Exercise instructions:
Needed from the entries below: every line that holds the word "AeroShell".

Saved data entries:
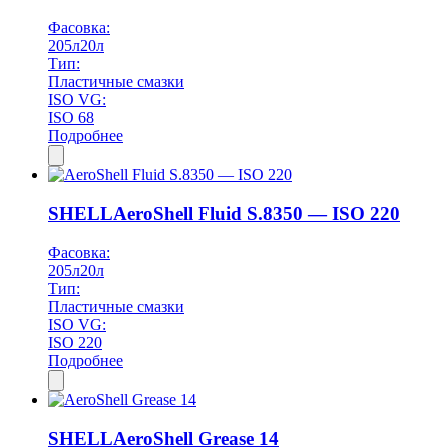
Фасовка:
205л
20л
Тип:
Пластичные смазки
ISO VG:
ISO 68
Подробнее
SHELL
AeroShell Fluid S.8350 — ISO 220
Фасовка:
205л
20л
Тип:
Пластичные смазки
ISO VG:
ISO 220
Подробнее
SHELL
AeroShell Grease 14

Solution:
AeroShell Fluid S.8350 — ISO 220
AeroShell Grease 14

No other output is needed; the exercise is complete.